Tindakan yang membawa jagadhita, seperti pelayanan tanpa pamrih (seva), kejujuran dalam bisnis, atau menjaga lingkungan, adalah bentuk praktik Dharma yang membantu memurnikan pikiran, mengurangi ego, dan menumbuhkan belas kasih. Tindakan-tindakan ini secara tidak langsung mempersiapkan individu untuk memahami realitas yang lebih tinggi dan mendekati keadaan pembebasan spiritual. Sebaliknya, seseorang yang berorientasi pada moksa yang sejati akan secara alami terdorong untuk bertindak demi kebaikan semua makhluk, karena ia menyadari kesatuan fundamental segala sesuatu.
Menerapkan prinsip moksartham jagadhita ya ca iti dharma dalam kehidupan sehari-hari berarti menjalani kehidupan yang seimbang. Ini berarti tidak mengabaikan kewajiban keluarga, pekerjaan, atau masyarakat demi pencarian spiritual yang sempit, begitu pula tidak terlarut sepenuhnya dalam kesibukan duniawi tanpa memikirkan makna dan tujuan hidup yang lebih dalam. Setiap tindakan, setiap interaksi, setiap keputusan dapat dilihat sebagai kesempatan untuk mempraktikkan Dharma.
Misalnya, seorang profesional dapat mempraktikkan Dharma dengan melakukan pekerjaannya dengan integritas, kejujuran, dan memberikan pelayanan terbaik kepada kliennya. Ini adalah bentuk jagadhita. Pada saat yang sama, ia dapat meluangkan waktu untuk refleksi diri, meditasi, atau belajar tentang prinsip-prinsip spiritual. Ini adalah langkah menuju moksa. Keduanya, ketika dijalankan dengan niat yang benar, menjadi bagian dari jalan Dharma.

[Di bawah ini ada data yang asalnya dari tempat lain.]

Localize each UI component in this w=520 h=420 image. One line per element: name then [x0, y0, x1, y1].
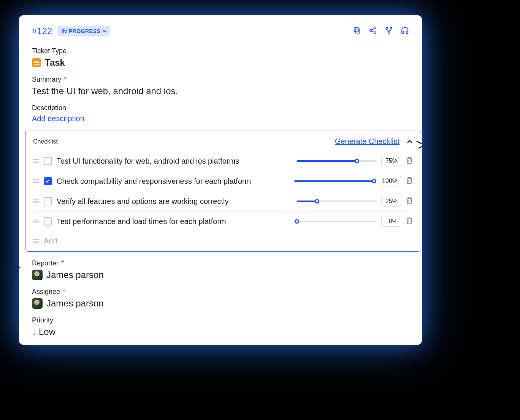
ticket-id[interactable]: #122	[32, 26, 52, 36]
chevron-up-icon[interactable]	[406, 138, 413, 145]
checklist-item-text[interactable]: Check compatibility and responsiveness f…	[57, 177, 290, 186]
progress-percent: 75%	[381, 156, 401, 166]
checklist-item-text[interactable]: Test UI functionality for web, android a…	[57, 157, 292, 166]
headphones-icon[interactable]	[401, 26, 409, 36]
drag-handle-icon[interactable]	[33, 179, 39, 183]
checklist-add-placeholder: Add	[44, 237, 57, 245]
checklist-checkbox[interactable]	[44, 197, 52, 205]
svg-rect-1	[354, 28, 358, 32]
summary-label: Summary *	[32, 76, 409, 84]
summary-value[interactable]: Test the UI for web, android and ios.	[32, 86, 409, 96]
checklist-panel: Checklist Generate Checklist Test UI fun…	[25, 131, 421, 252]
checklist-checkbox[interactable]	[44, 177, 52, 185]
add-description-link[interactable]: Add description	[32, 114, 409, 123]
checklist-item: Verify all features and options are work…	[33, 191, 413, 212]
svg-point-2	[374, 27, 376, 29]
svg-point-3	[370, 29, 372, 32]
share-icon[interactable]	[369, 26, 377, 36]
checklist-checkbox[interactable]	[44, 157, 52, 165]
progress-slider[interactable]	[297, 219, 377, 223]
checklist-item: Test UI functionality for web, android a…	[33, 151, 413, 171]
priority-value[interactable]: ↓ Low	[32, 327, 409, 337]
checklist-item-text[interactable]: Verify all features and options are work…	[57, 197, 292, 206]
drag-handle-icon[interactable]	[33, 219, 39, 223]
checklist-title: Checklist	[33, 138, 58, 145]
ticket-header: #122 IN PROGRESS	[32, 26, 409, 36]
checklist-item-text[interactable]: Test performance and load times for each…	[57, 217, 292, 226]
svg-point-7	[386, 27, 388, 29]
progress-slider[interactable]	[294, 179, 374, 183]
ticket-card: #122 IN PROGRESS	[19, 15, 422, 345]
checklist-add-row[interactable]: Add	[33, 231, 413, 248]
ticket-type-label: Ticket Type	[32, 47, 409, 55]
copy-icon[interactable]	[353, 26, 361, 36]
progress-slider[interactable]	[297, 199, 377, 203]
drag-handle-icon	[33, 239, 39, 243]
ticket-type-text: Task	[45, 57, 65, 68]
checklist-checkbox[interactable]	[44, 217, 52, 226]
status-label: IN PROGRESS	[61, 28, 100, 34]
avatar	[32, 298, 43, 309]
progress-percent: 25%	[381, 196, 401, 207]
progress-slider[interactable]	[297, 159, 377, 163]
assignee-label: Assignee *	[32, 288, 409, 296]
ticket-type-value[interactable]: Task	[32, 57, 409, 68]
trash-icon[interactable]	[406, 177, 413, 186]
svg-line-6	[372, 31, 374, 32]
priority-text: Low	[39, 327, 55, 337]
reporter-value[interactable]: James parson	[32, 270, 409, 280]
drag-handle-icon[interactable]	[33, 159, 39, 163]
svg-point-8	[390, 27, 392, 29]
assignee-value[interactable]: James parson	[32, 298, 409, 309]
progress-percent: 100%	[379, 176, 401, 186]
svg-point-4	[374, 32, 376, 34]
chevron-down-icon	[103, 30, 106, 33]
arrow-down-icon: ↓	[32, 327, 36, 337]
reporter-label: Reporter *	[32, 259, 409, 267]
progress-percent: 0%	[381, 216, 401, 227]
checklist-item: Check compatibility and responsiveness f…	[33, 171, 413, 191]
decorative-scribble-icon	[415, 137, 430, 152]
reporter-name: James parson	[46, 270, 104, 280]
decorative-scribble-icon	[11, 264, 26, 279]
assignee-name: James parson	[46, 298, 104, 309]
generate-checklist-link[interactable]: Generate Checklist	[335, 137, 400, 146]
svg-line-5	[372, 28, 374, 30]
trash-icon[interactable]	[406, 217, 413, 226]
svg-rect-0	[355, 29, 360, 33]
svg-point-9	[388, 32, 390, 33]
branch-icon[interactable]	[385, 26, 393, 36]
trash-icon[interactable]	[406, 156, 413, 166]
avatar	[32, 270, 43, 280]
description-label: Description	[32, 104, 409, 112]
trash-icon[interactable]	[406, 197, 413, 206]
task-type-icon	[32, 58, 41, 67]
checklist-item: Test performance and load times for each…	[33, 212, 413, 231]
priority-label: Priority	[32, 316, 409, 324]
drag-handle-icon[interactable]	[33, 199, 39, 203]
status-dropdown[interactable]: IN PROGRESS	[57, 26, 110, 36]
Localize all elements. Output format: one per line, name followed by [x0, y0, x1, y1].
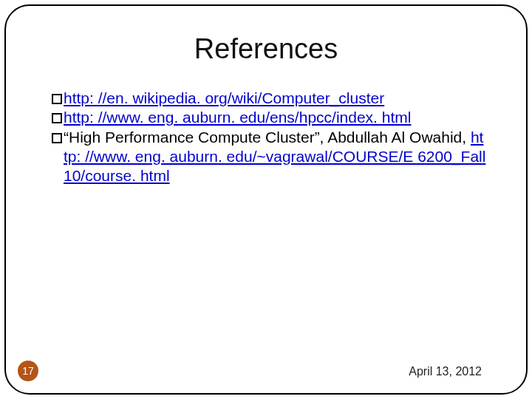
ref-item-3: “High Performance Compute Cluster”, Abdu…	[52, 128, 488, 186]
ref3-author: Abdullah Al Owahid,	[324, 129, 470, 146]
page-number-badge: 17	[18, 361, 38, 381]
ref-link-1[interactable]: http: //en. wikipedia. org/wiki/Computer…	[64, 89, 384, 106]
page-title: References	[0, 33, 532, 65]
bullet-icon	[52, 113, 62, 123]
bullet-icon	[52, 94, 62, 104]
ref-item-1: http: //en. wikipedia. org/wiki/Computer…	[52, 89, 488, 108]
bullet-icon	[52, 133, 62, 143]
references-list: http: //en. wikipedia. org/wiki/Computer…	[52, 89, 488, 185]
slide-date: April 13, 2012	[409, 365, 482, 378]
ref-item-2: http: //www. eng. auburn. edu/ens/hpcc/i…	[52, 108, 488, 127]
ref3-title: “High Performance Compute Cluster”,	[64, 129, 324, 146]
ref-link-2[interactable]: http: //www. eng. auburn. edu/ens/hpcc/i…	[64, 109, 411, 126]
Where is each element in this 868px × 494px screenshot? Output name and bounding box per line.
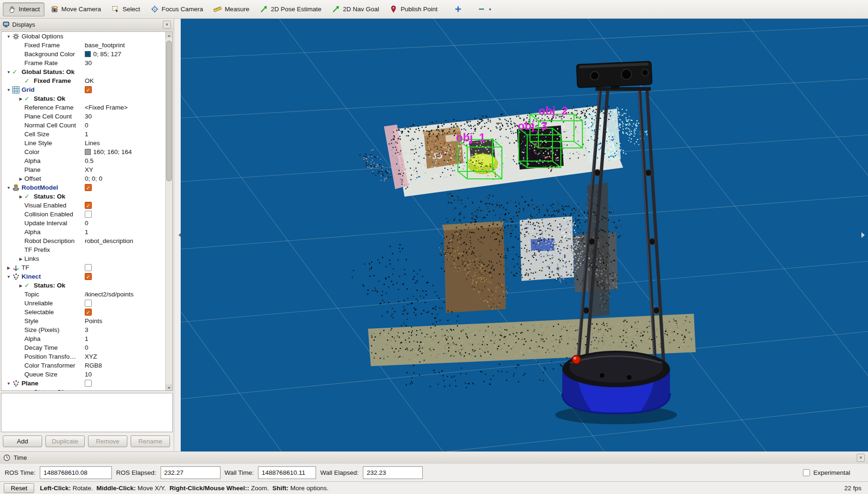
property-value-cell[interactable]: 0 [85,344,165,351]
property-value-background-color[interactable]: 0; 85; 127 [93,51,121,58]
select-tool-button[interactable]: Select [107,2,145,16]
property-value-cell[interactable]: ✓ [85,86,165,93]
property-value-cell[interactable]: 10 [85,371,165,378]
property-value-cell[interactable]: <Fixed Frame> [85,104,165,111]
expand-open-icon[interactable]: ▼ [5,274,12,279]
property-value-cell[interactable]: RGB8 [85,362,165,369]
tree-row-update-interval[interactable]: Update Interval0 [1,219,165,228]
property-value-size-pixels-[interactable]: 3 [85,326,88,333]
expand-closed-icon[interactable]: ▶ [17,96,24,101]
property-value-cell[interactable]: 0 [85,220,165,227]
property-value-cell[interactable]: ✓ [85,273,165,280]
duplicate-display-button[interactable]: Duplicate [45,435,85,447]
color-swatch[interactable] [85,149,91,155]
remove-display-button[interactable]: Remove [88,435,127,447]
property-value-cell[interactable] [85,264,165,271]
tree-row-reference-frame[interactable]: Reference Frame<Fixed Frame> [1,103,165,112]
tree-row-frame-rate[interactable]: Frame Rate30 [1,59,165,67]
tree-row-collision-enabled[interactable]: Collision Enabled [1,210,165,219]
3d-viewport[interactable]: JD [181,19,868,451]
tree-row-links[interactable]: ▶Links [1,254,165,263]
property-value-position-transfo-[interactable]: XYZ [85,353,97,360]
tree-row-status-ok[interactable]: ▶✓Status: Ok [1,192,165,201]
scrollbar-down-icon[interactable] [166,384,172,391]
tree-row-plane[interactable]: PlaneXY [1,165,165,174]
property-value-color[interactable]: 160; 160; 164 [93,148,132,155]
expand-closed-icon[interactable]: ▶ [17,257,24,261]
grid-checkbox[interactable]: ✓ [85,86,92,93]
property-value-cell[interactable]: OK [85,77,165,84]
property-value-cell-size[interactable]: 1 [85,131,88,138]
expand-closed-icon[interactable]: ▶ [17,194,24,199]
interact-tool-button[interactable]: Interact [3,2,44,16]
scrollbar-thumb[interactable] [166,41,172,181]
expand-open-icon[interactable]: ▼ [5,34,12,39]
property-value-cell[interactable] [85,300,165,307]
property-value-cell[interactable] [85,211,165,218]
property-value-alpha[interactable]: 1 [85,229,88,236]
property-value-alpha[interactable]: 1 [85,335,88,342]
expand-closed-icon[interactable]: ▶ [17,390,24,391]
time-panel-close-icon[interactable]: × [857,454,865,462]
property-value-cell[interactable]: /kinect2/sd/points [85,291,165,298]
wall-elapsed-field[interactable] [363,466,423,479]
property-value-cell[interactable]: 30 [85,59,165,66]
expand-open-icon[interactable]: ▼ [5,88,12,92]
tree-row-fixed-frame[interactable]: ✓Fixed FrameOK [1,76,165,85]
publish-point-tool-button[interactable]: Publish Point [385,2,442,16]
tree-row-selectable[interactable]: Selectable✓ [1,308,165,317]
tree-row-status-ok[interactable]: ▶✓Status: Ok [1,94,165,103]
tree-row-status-ok[interactable]: ▶✓Status: Ok [1,281,165,290]
measure-tool-button[interactable]: Measure [209,2,254,16]
expand-closed-icon[interactable]: ▶ [17,177,24,181]
tree-row-plane[interactable]: ▼Plane [1,379,165,388]
scrollbar-track[interactable] [166,38,172,384]
unreliable-checkbox[interactable] [85,300,92,307]
property-value-cell[interactable]: 0.5 [85,157,165,164]
selectable-checkbox[interactable]: ✓ [85,309,92,316]
tree-row-unreliable[interactable]: Unreliable [1,299,165,308]
property-value-cell[interactable]: 1 [85,229,165,236]
tree-row-line-style[interactable]: Line StyleLines [1,139,165,147]
property-value-update-interval[interactable]: 0 [85,220,88,227]
focus-camera-tool-button[interactable]: Focus Camera [146,2,208,16]
tree-row-kinect[interactable]: ▼Kinect✓ [1,272,165,281]
property-value-cell[interactable]: robot_description [85,237,165,244]
ros-time-field[interactable] [40,466,112,479]
property-value-cell[interactable]: 1 [85,335,165,342]
tree-row-queue-size[interactable]: Queue Size10 [1,370,165,379]
property-value-cell[interactable]: ✓ [85,184,165,191]
displays-panel-header[interactable]: Displays × [0,19,174,30]
add-display-button[interactable]: Add [3,435,42,447]
property-value-color-transformer[interactable]: RGB8 [85,362,102,369]
property-value-style[interactable]: Points [85,317,103,324]
tree-row-style[interactable]: StylePoints [1,317,165,325]
property-value-cell[interactable]: 0; 0; 0 [85,175,165,182]
displays-panel-close-icon[interactable]: × [163,21,171,29]
property-value-cell[interactable]: ✓ [85,202,165,209]
expand-closed-icon[interactable]: ▶ [17,283,24,288]
property-value-cell[interactable]: 3 [85,326,165,333]
tree-row-alpha[interactable]: Alpha0.5 [1,156,165,165]
wall-time-field[interactable] [258,466,316,479]
property-value-plane-cell-count[interactable]: 30 [85,113,92,120]
property-value-line-style[interactable]: Lines [85,140,100,147]
tree-row-alpha[interactable]: Alpha1 [1,334,165,343]
experimental-checkbox[interactable] [803,469,810,476]
color-swatch[interactable] [85,51,91,57]
collision-enabled-checkbox[interactable] [85,211,92,218]
property-value-cell[interactable]: 0 [85,122,165,129]
tree-row-color[interactable]: Color160; 160; 164 [1,147,165,156]
property-value-topic[interactable]: /kinect2/sd/points [85,291,133,298]
tree-row-alpha[interactable]: Alpha1 [1,228,165,236]
property-value-queue-size[interactable]: 10 [85,371,92,378]
tree-row-robot-description[interactable]: Robot Descriptionrobot_description [1,236,165,245]
ros-elapsed-field[interactable] [161,466,221,479]
time-panel-header[interactable]: Time × [0,452,868,464]
nav-goal-tool-button[interactable]: 2D Nav Goal [327,2,383,16]
property-value-fixed-frame[interactable]: OK [85,77,94,84]
tree-row-global-status-ok[interactable]: ▼✓Global Status: Ok [1,67,165,76]
tree-row-global-options[interactable]: ▼Global Options [1,32,165,41]
3d-scene[interactable]: JD [181,19,868,451]
tree-row-visual-enabled[interactable]: Visual Enabled✓ [1,201,165,210]
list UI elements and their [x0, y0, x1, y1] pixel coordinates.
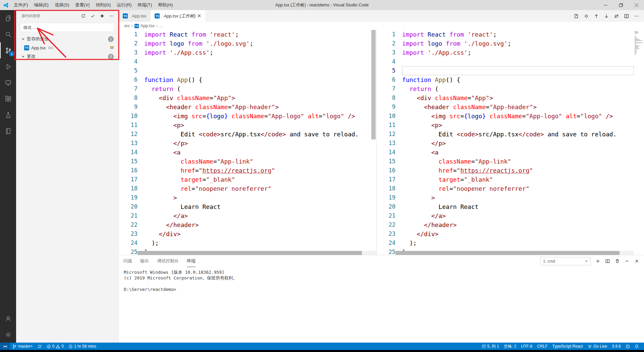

Pada akhirnya, pemahaman yang utuh tentang Dharma, seperti yang dirangkum dalam "moksartham jagadhita ya ca iti dharma", mengarahkan kita pada visi keharmonisan universal. Ketika setiap individu berusaha untuk mencapai pembebasan diri sambil secara bersamaan berkontribusi pada kesejahteraan dunia, kita menciptakan sebuah masyarakat di mana spiritualitas dan kesejahteraan material tidak lagi terpisah, tetapi menyatu dalam aliran kehidupan yang lebih mulia. Ini adalah jalan menuju kedamaian, kebahagiaan, dan pemenuhan sejati, baik bagi diri sendiri maupun bagi seluruh alam semesta.